A common medical claim being made is the prevention of Sudden Infant Death Syndrome (SIDS). The National Institute of Child Health and Human Development defines SIDS as "the sudden death of an infant under one year of age, which remains unexplained after a thorough case investigation, including performance of a complete autopsy, examination of the death scene, and review of the clinical history."
The FDA has never cleared or approved a baby product to prevent or reduce the risk of SIDS. The Agency is not aware of any scientific studies showing that a medical device prevents or reduces the risk of SIDS.
Examples of common over-the-counter baby products with unproven claims to prevent or reduce the risk of SIDS include:
- baby monitors,
- crib tents,
- crib bedding, including bumpers and blankets, and
- infant positioners.
Michigan Safe Sleep offers these tips:
- Baby should sleep alone in a crib, portable crib or bassinet.
- Always put baby on back to sleep even when he/she can roll over.
- No pillows, blankets, comforters, stuffed animals or other soft things should be in the sleep area.
- Keep baby's face uncovered during sleep for easy breathing.
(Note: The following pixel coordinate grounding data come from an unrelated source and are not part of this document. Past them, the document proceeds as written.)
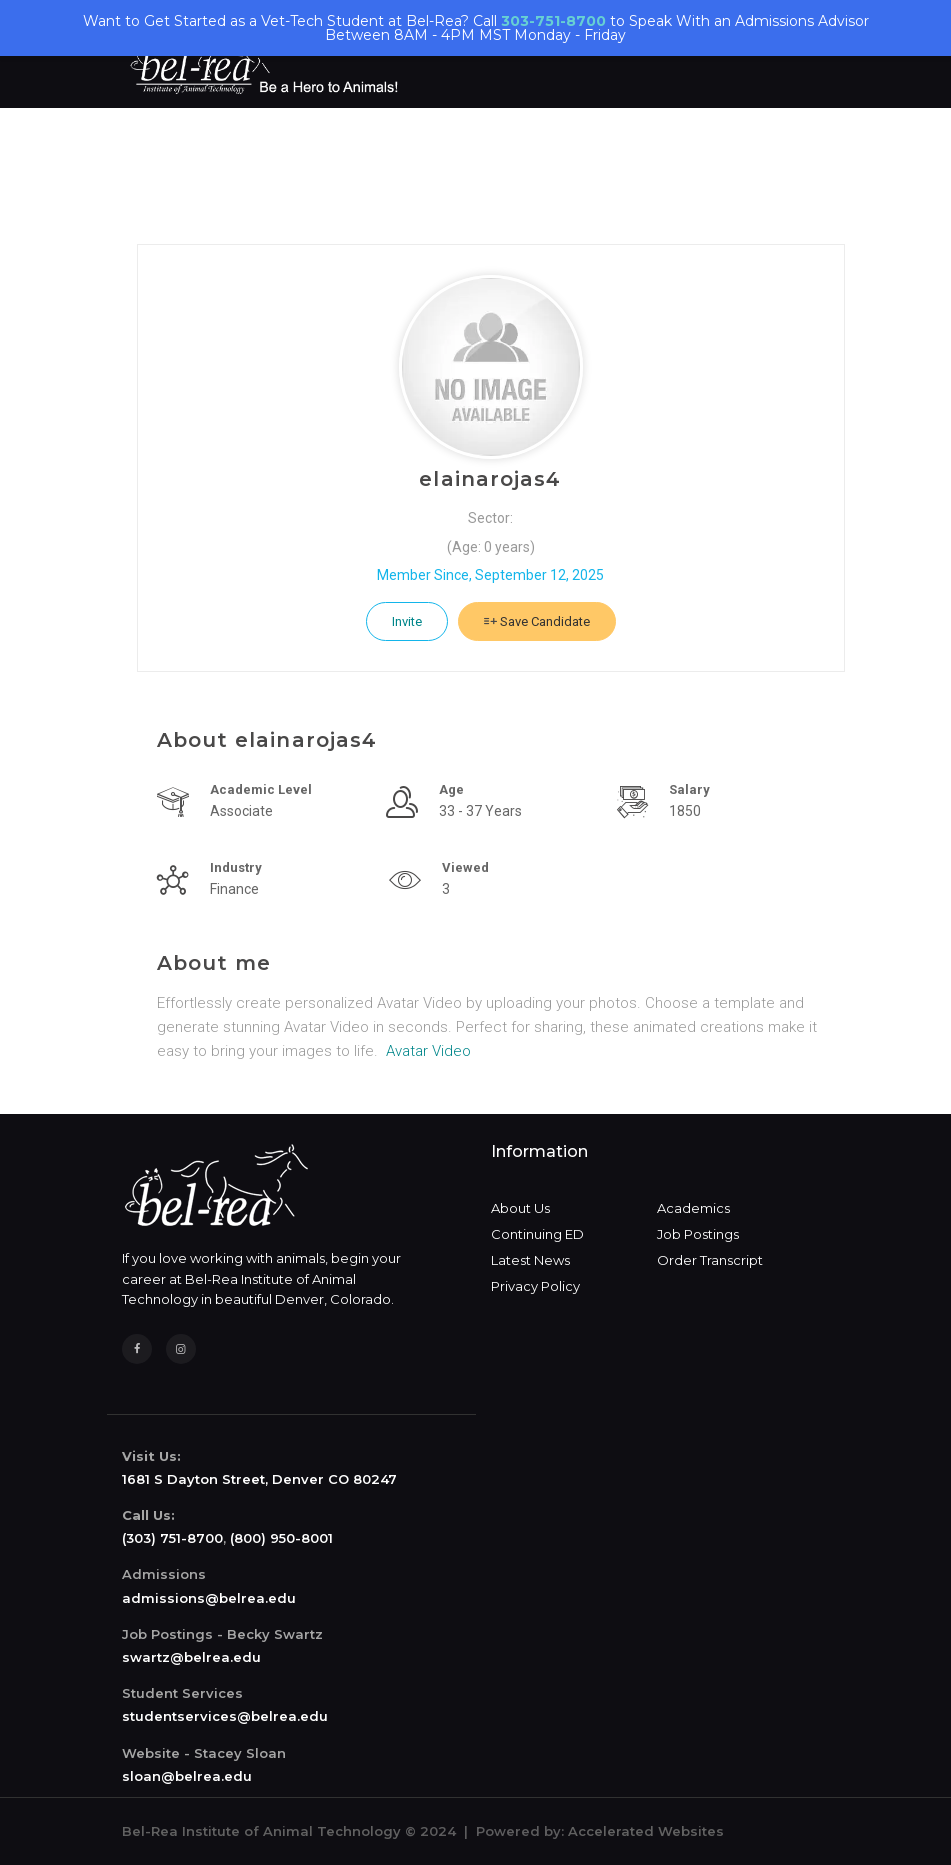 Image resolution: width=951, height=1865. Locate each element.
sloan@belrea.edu (187, 1776)
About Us (520, 1208)
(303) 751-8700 (172, 1538)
Use a sleeper instead of a blanket.
- Don't allow anyone to smoke around the baby.
- Don't overheat the baby. Dress the baby in as much or as little clothing as you are wearing.
- Use a firm mattress with a tightly fitted sheet.
- Place baby in the same sleep position every time.
- Babies are not safe sleeping on a couch, pillow or anything soft.
- Babies are not safe sleeping with other children, adults or pets.
- Babies are not safe sleeping in adult beds. If you feed your baby in bed, put your baby back into his/her crib to sleep.